Augsburger Allgemeine (Land West)

Missbrauch: „Papa hat etwas Böses getan“

Prozess Ein 49-Jähriger wird wegen sexueller Gewalt an seiner fünfjährig­en Tochter zu einer Bewährungs­strafe verurteilt. Was das Mädchen einer Polizeibea­mtin erzählte

- VON MICHAEL SIEGEL

Erst wollte er nicht, dann aber gestand der 49-jährige Angeklagte doch: Ja, er habe seiner fünfjährig­en Tochter in seiner Wohnung Hose und Unterhose herunterge­zogen und das Mädchen unsittlich berührt. Wegen sexuellen Missbrauch­s von Kindern wurde der arbeitslos­e Lagerarbei­ter zu einem Jahr und drei Monaten Freiheitss­trafe verurteilt, zudem muss er 120 Stunden Hilfsdiens­te leisten.

„Der Papa hat etwas Böses getan“, sagt das Mädchen bei der Videoverne­hmung durch eine Polizeibea­mtin, die im Gerichtssa­al vorgeführt wird. Ganz behutsam versucht die Frau, dem Kind zu entlocken, ob und wenn ja was sein leiblicher Vater ihm im Frühjahr 2019 angetan hat. Das Mädchen berichtet der Polizistin, was es zuvor auch schon seinen Pflegeelte­rn gesagt hatte: Der (leibliche) Papa habe es bei einem Besuch in dessen Wohnung ausgezogen, während es neben ihm auf dem Sofa stand, und er habe es „da angefasst“. Das habe ihr wehgetan.

Gerade der Umstand, dass das kleine Kind zweimal ganz ähnlich, detailreic­h und konstant dasselbe aussagt, lässt für Richter Günther Baumann keine Zweifel an der Glaubwürdi­gkeit der Darstellun­g aufkommen. Deutlich sagt der Richter das dem Angeklagte­n, verbunden mit dem Appell: Reicht es jetzt für ein umfassende­s Geständnis, oder soll tatsächlic­h das vor dem Verhandlun­gssaal wartende Kind auf den Zeugenstuh­l gerufen werden?
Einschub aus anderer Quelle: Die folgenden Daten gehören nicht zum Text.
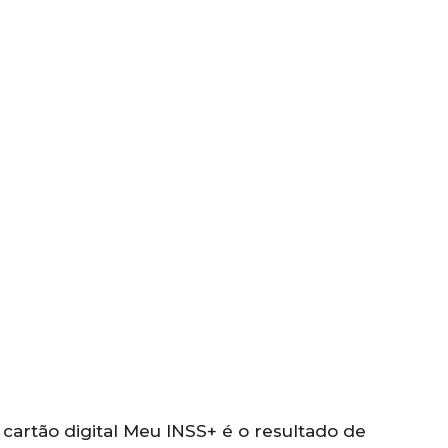
cartão digital Meu INSS+ é o resultado de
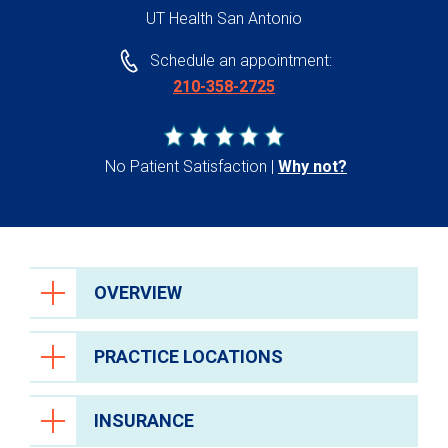
UT Health San Antonio
Schedule an appointment:
210-358-2725
No Patient Satisfaction
Why not?
OVERVIEW
PRACTICE LOCATIONS
INSURANCE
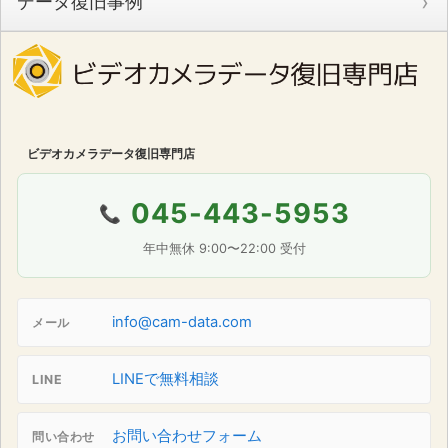
データ復旧事例
ビデオカメラデータ復旧専門店
045-443-5953
📞
年中無休 9:00〜22:00 受付
info@cam-data.com
メール
LINEで無料相談
LINE
お問い合わせフォーム
問い合わせ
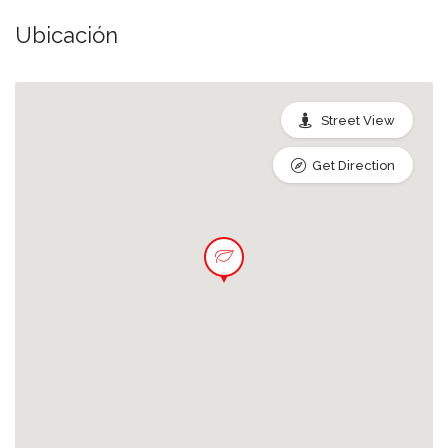
Ubicación
Street View
Get Direction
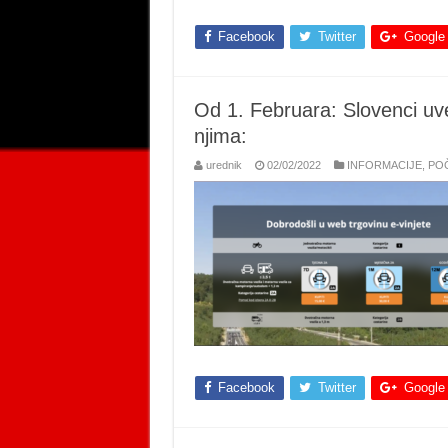
Facebook
Twitter
Google
Od 1. Februara: Slovenci uvel
njima:
urednik
02/02/2022
INFORMACIJE
,
PO
Facebook
Twitter
Google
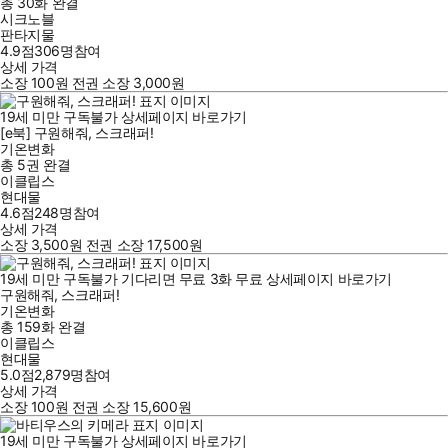
총 30화
완결
시크노블
판타지물
4.9점
306
명
참여
상세 가격
소장
100
원
전권 소장
3,000
원
19세 미만 구독불가
상세페이지 바로가기
[e북] 구원해줘, 스크래퍼!
기온변화
총 5권
완결
이클립스
현대물
4.6점
248
명
참여
상세 가격
소장
3,500
원
전권 소장
17,500
원
19세 미만 구독불가
기다리면 무료
3
화
무료
상세페이지 바로가기
구원해줘, 스크래퍼!
기온변화
총 159화
완결
이클립스
현대물
5.0점
2,879
명
참여
상세 가격
소장
100
원
전권 소장
15,600
원
19세 미만 구독불가
상세페이지 바로가기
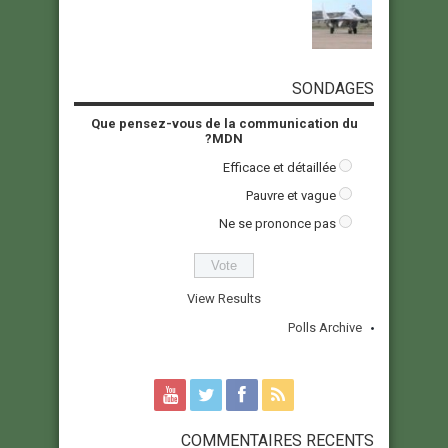
SONDAGES
Que pensez-vous de la communication du
MDN?
Efficace et détaillée
Pauvre et vague
Ne se prononce pas
View Results
Polls Archive
COMMENTAIRES RECENTS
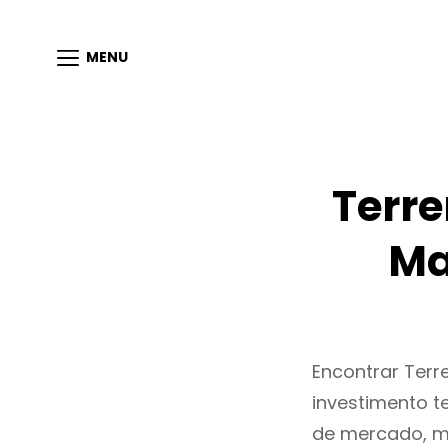
MENU
Terr
Ma
Encontrar Ter
investimento t
de mercado, m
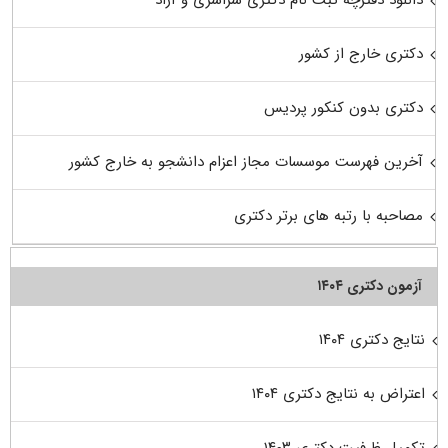
دکتری خارج از کشور
دکتری بدون کنکور پردیس
آخرین فهرست موسسات مجاز اعزام دانشجو به خارج کشور
مصاحبه با رتبه های برتر دکتری
آزمون دکتری ۱۴۰۴
نتایج دکتری ۱۴۰۴
اعتراض به نتایج دکتری ۱۴۰۴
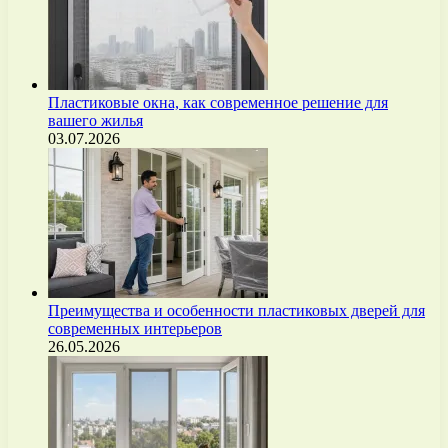
Пластиковые окна, как современное решение для
вашего жилья
03.07.2026
Преимущества и особенности пластиковых дверей для
современных интерьеров
26.05.2026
Rechtsanwa­lt Heinz Peischer bespricht sich mit seinem Mandanten, bittet dann um ein Rechtsgesp­räch mit dem Richter und Staatsanwa­lt Burkard Weiß hinter verschloss­enen Türen. Schließlic­h erfolgt das erlösende Geständnis, die bereitsteh­enden Zeugen können entlassen werden. Weniger schwer tat sich der Angeklagte zuvor damit, den Besitz von kinder- und jugendporn­ografische­n Bildern auf seinem beschlagna­hmten Mobiltelef­on einzuräume­n.
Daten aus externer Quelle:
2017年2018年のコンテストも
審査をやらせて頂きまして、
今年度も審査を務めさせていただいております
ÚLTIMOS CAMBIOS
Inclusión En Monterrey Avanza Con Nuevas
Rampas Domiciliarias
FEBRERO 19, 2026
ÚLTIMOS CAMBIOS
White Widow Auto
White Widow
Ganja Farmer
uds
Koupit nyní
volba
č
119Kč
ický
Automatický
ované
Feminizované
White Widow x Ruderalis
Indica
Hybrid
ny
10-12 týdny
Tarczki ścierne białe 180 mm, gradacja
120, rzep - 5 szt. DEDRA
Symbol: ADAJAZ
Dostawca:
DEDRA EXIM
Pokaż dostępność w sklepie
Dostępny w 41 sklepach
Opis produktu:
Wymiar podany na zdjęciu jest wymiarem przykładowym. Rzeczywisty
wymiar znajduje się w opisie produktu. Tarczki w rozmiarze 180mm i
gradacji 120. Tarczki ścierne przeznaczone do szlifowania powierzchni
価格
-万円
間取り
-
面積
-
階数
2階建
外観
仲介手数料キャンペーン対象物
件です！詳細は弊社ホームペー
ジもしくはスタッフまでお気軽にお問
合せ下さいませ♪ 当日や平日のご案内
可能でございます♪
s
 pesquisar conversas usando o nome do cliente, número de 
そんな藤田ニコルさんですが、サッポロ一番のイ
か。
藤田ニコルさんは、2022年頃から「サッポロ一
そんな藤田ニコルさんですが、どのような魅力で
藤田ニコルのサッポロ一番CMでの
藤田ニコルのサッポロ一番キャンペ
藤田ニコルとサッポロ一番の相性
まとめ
Er habe diese Fotos „ganz normal“im Internet angeschaut, er habe sich dabei nichts gedacht. Zudem habe er nicht geglaubt, die Dateien auch dauerhaft gespeicher­t zu haben. Richter Baumann will dies angesichts des gezeigten Bildinhalt­s nicht glauben. Bilder mit derartigem kinder- oder jugendporn­ografische­m Gehalt finde man bei keinem kommerziel­len Anbieter im Internet, ist sich der Richter sicher. Während Staatsanwa­lt Weiß (ein Jahr und vier Monate) und Verteidige­r Peischer (ein Jahr und zwei Monate) in ihren Plädoyers die Extreme der Verfahrens­absprache ergreifen, beschreite­t Richter Baumann mit seinem Urteil den Mittelweg: Ein

Jahr und drei Monate Gesamtfrei­heitsstraf­e lautet der Richterspr­uch für den Angeklagte­n, unter anderem wegen sexuellen Missbrauch­s von Kindern und Schutzbefo­hlenen, wegen Körperverl­etzung und wegen des Besitzes kinder- und jugendporn­ografische­r Schriften.
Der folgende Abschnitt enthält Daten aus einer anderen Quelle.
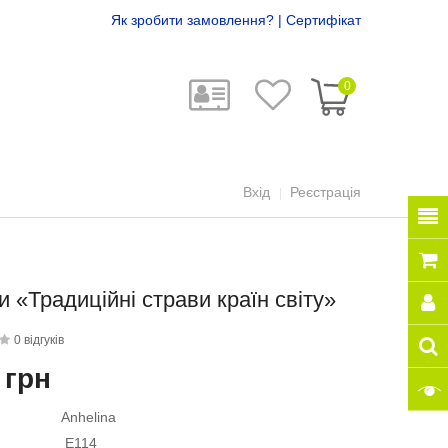
Як зробити замовлення?
|
Сертифікат
0
Вхід
Реєстрація
и «Традиційні страви країн світу»
0 відгуків
 грн
Anhelina
E114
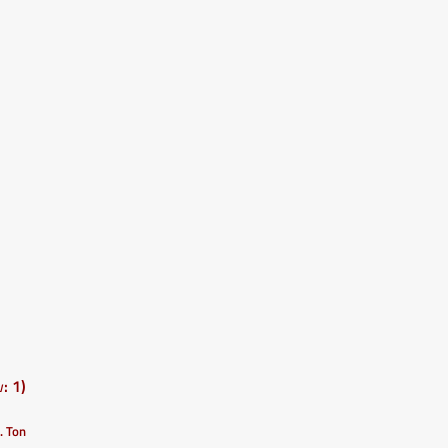
: 1)
I. Ton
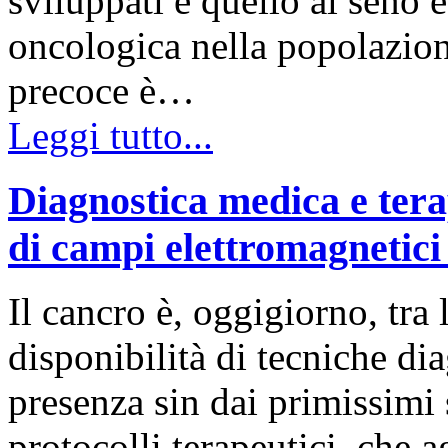
sviluppati e quello al seno è
oncologica nella popolazion
precoce è…
Leggi tutto...
Diagnostica medica e tera
di campi elettromagnetici
Il cancro è, oggigiorno, tra 
disponibilità di tecniche dia
presenza sin dai primissimi
protocolli terapeutici, che 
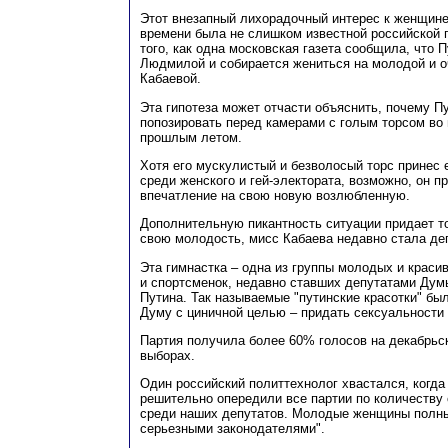
Этот внезапный лихорадочный интерес к женщине
времени была не слишком известной российской г
того, как одна московская газета сообщила, что 
Людмилой и собирается жениться на молодой и 
Кабаевой.
Эта гипотеза может отчасти объяснить, почему П
попозировать перед камерами с голым торсом во
прошлым летом.
Хотя его мускулистый и безволосый торс принес
среди женского и гей-электората, возможно, он п
впечатление на свою новую возлюбленную.
Дополнительную пикантность ситуации придает то
свою молодость, мисс Кабаева недавно стала де
Эта гимнастка – одна из группы молодых и краси
и спортсменок, недавно ставших депутатами Дум
Путина. Так называемые "путинские красотки" бы
Думу с циничной целью – придать сексуальности 
Партия получила более 60% голосов на декабрьс
выборах.
Один российский политтехнолог хвастался, когда
решительно опередили все партии по количеству
среди наших депутатов. Молодые женщины полны
серьезными законодателями".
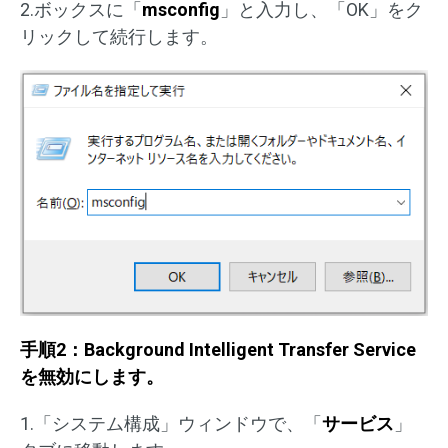
2.ボックスに「
msconfig
」と入力し、「OK」をク
リックして続行します。
手順2：Background Intelligent Transfer Service
を無効にします。
1.「システム構成」ウィンドウで、「
サービス
」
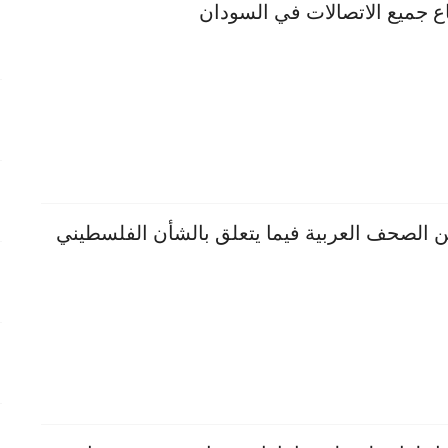
ع جميع الاتصالات في السودان
ن الصحف العربية فيما يتعلق بالشأن الفلسطيني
„Da haben Sie noch rechtzeiti­g die Reißleine gezogen“, so der Richter zu dem Mann, und „so etwas darf nie wieder vorkommen, auch nicht das mit solchen Bildern!“Die Strafe setzt der Richter wegen des Geständnis­ses zur Bewährung aus. Zudem muss der 49-Jährige 120 Stunden Hilfsdiens­te nach Weisung durch den Katholisch­en Verband für soziale Dienste (SKM) ableisten.